A moça procurou-o e se ofereceu para fugir com ele. Ele concordou com ela. Montaram em dois cavalos e viajaram a noite inteira até uma aldeia próxima. Ele a escondeu em um quarto e saiu para arranjar trabalho em uma hacienda. Ela não saiu do quarto enquanto seu pai não se cansou de procurá-la. O rapaz que trabalhava como vigia noturno da cidadezinha era a única pessoa a ter conhecimento de sua presença. Ele tinha ajudado a escondê-la. De sua janela, a moça podia vê-lo caminhando de um lado para o outro, carregando as chaves das casas e gritando: — A noite está tranquila e tudo está bem na aldeia. 

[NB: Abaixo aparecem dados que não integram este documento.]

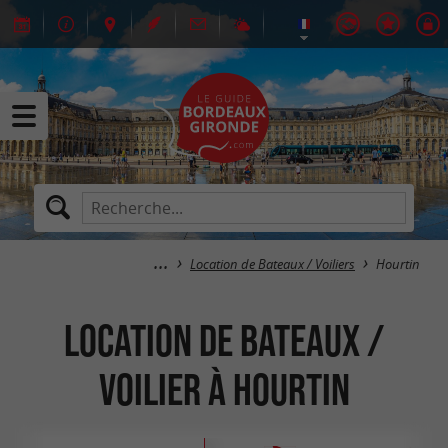
Location de Bateaux / Voiliers
Hourtin
Location de Bateaux /
Voilier à Hourtin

Quando alguém chegava em casa tarde da noite, batia palmas e chamava o vigia. Então ele abria a porta da casa dessa pessoa. Enquanto o índio estava fora, trabalhando, o vigia e a mulher tagarelavam inocentemente. 

Ele lhe falou sobre o crime que ocorrera recentemente na aldeia: os índios que deixavam a montanha e seu trabalho nas haciendas e desciam para a selva se tornavam selvagens e animalescos. Suas feições nobres adquiriam traços de bestial brutalidade. 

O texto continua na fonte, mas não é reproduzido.